Wednesday, March 16, 2005

He Had A Reason To Get Out of Lake Charles....

If anyone doesn't know where that title comes from, open iTunes and download Lucinda Williams' Car Wheels on a Gravel Road. A magnum opus from a magnum artist.

Ed Braxton has always been the exception to the rule -- he'll tell you that himself. And so it is that in a time when vacancies are taking 12 to 18 months to fill, Justin Rigali's first auxiliary bishop came back home to take Wilton's place in Belleville (and be reunited with his beloved St. Louis Symphony and Opera Theatre) in three months flat.

Who wins? Well, prima di tutto, Braxton does -- he's been making noises for a year that Louisiana is not where he's felt at home. Wilton Gregory wins as his template of progressive and sophisticated ministry has, yet again, been validated by Rome (let's not forget that Gregory's predecessor, Jim Keleher, presided over a clergy "sex ring" in Belleville, got kicked up to an archdiocese then looked back and took credit for Wilton's extreme makeover). And Cardinal George wins as, yet again, he keeps his province safe from a rabble-rouser of the $25-million Marian shrine in cornfields kind.

Score two for George, actually: he gets Jerry Listecki to LaCrosse, where Listecki was acclaimed as the Messiah even before wheels down because he's Not Ray Burke; and now this.

Along those lines, the biggest winners of all in this move are the suffering people of Burke's personal fiefdom -- er, the archdiocese of St. Louis. The Rigali-Gregory arrangement of stylistic dichotomy across the Mississippi is continued.
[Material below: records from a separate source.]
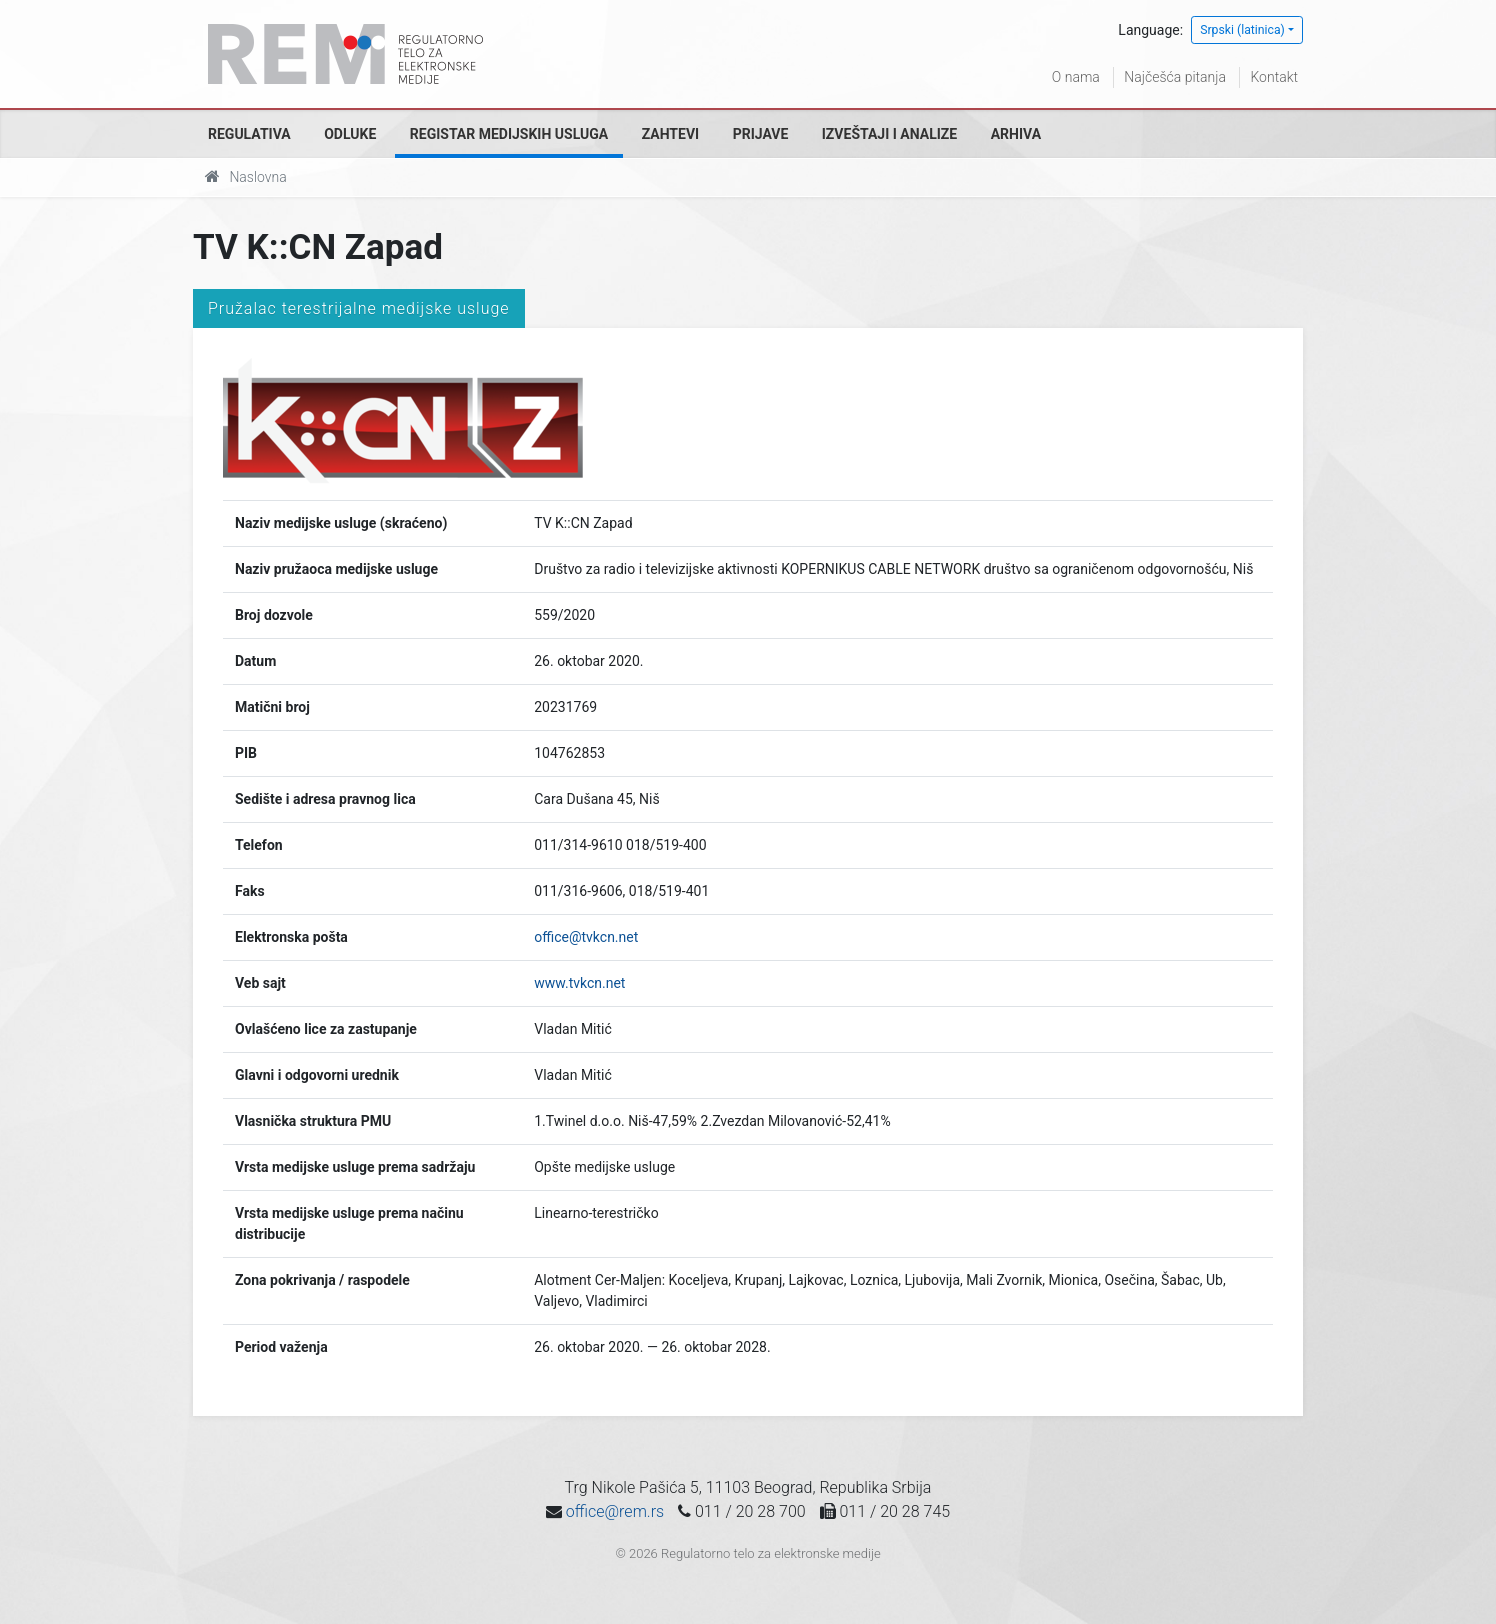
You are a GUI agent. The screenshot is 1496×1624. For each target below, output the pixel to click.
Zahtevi (670, 134)
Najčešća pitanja (1175, 77)
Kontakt (1274, 77)
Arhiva (1016, 134)
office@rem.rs (615, 1511)
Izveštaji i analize (889, 134)
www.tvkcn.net (579, 983)
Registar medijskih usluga (509, 134)
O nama (1076, 77)
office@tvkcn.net (586, 937)
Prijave (761, 134)
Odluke (350, 134)
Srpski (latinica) (1242, 30)
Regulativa (249, 134)
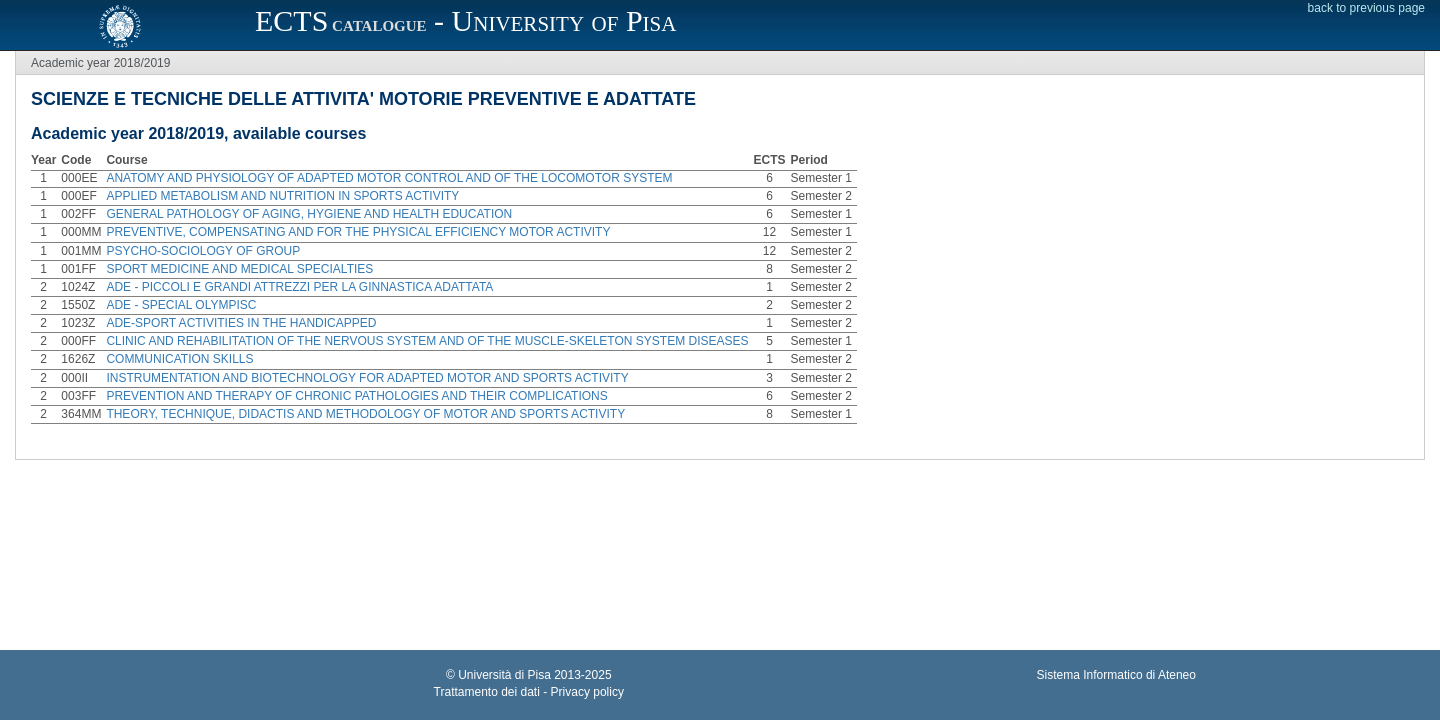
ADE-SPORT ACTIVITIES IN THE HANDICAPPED (242, 323)
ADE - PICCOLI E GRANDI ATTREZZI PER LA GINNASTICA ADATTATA (299, 287)
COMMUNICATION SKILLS (179, 359)
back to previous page (1366, 8)
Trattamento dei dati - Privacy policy (529, 692)
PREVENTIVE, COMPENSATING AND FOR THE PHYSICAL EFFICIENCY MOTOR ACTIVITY (358, 232)
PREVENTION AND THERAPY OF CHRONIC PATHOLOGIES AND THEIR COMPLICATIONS (356, 396)
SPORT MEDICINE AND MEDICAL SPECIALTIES (239, 269)
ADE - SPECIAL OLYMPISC (181, 305)
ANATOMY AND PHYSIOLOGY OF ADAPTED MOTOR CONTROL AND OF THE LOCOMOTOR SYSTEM (389, 178)
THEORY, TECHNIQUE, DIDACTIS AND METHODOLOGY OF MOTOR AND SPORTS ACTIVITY (365, 414)
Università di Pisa (504, 675)
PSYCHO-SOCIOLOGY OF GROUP (203, 251)
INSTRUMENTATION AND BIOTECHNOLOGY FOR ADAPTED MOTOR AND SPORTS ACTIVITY (367, 378)
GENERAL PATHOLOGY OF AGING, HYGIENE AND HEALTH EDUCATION (309, 214)
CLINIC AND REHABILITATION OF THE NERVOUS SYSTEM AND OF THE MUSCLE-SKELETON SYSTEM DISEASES (427, 341)
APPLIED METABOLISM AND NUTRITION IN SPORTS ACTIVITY (282, 196)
With this appointment, Montalvo has voiced: 1. his dissatisfaction with the Burke/Jamie Allman dream of ecclesiastical domination by means of sanctions and 2. that, given such dangerous delusions, there is a need for balance in the presentation of church teaching, a licit place for dialogue which, with Braxton in the market, will be highlighted in St. Louis media.

It is a valid belief that the damage Burke/Allman has caused led the nuncio to fast-track Belleville so that the nuclear arsenal on Lindell Blvd. would not be the sole Catholic voice in that region for long.

And Braxton will more than hold his own; nobody has ever called him camera-shy. According to the beloved Post-Dispatch, at yesterday's press conference -- where he was all cassock-ed out and couldn't hide a megawatt grin -- he noted the lectern covered with microphones and tape recorders and declared, "I will adapt."

You know he loved every second of it.

"In the land there is a hunger, in the land there is a need," the hymn goes. Yesterday, the Rome of the West's hunger -- a cry for episcopal sanity -- was heard.

Now this is gonna be fun. Buckle up.



Blogger Boethius said...

Happiness is Lake Charles in Bishop Braxton's rearview mirror. Bellville's loss is Lake Charles' gain: bwahaahhahha!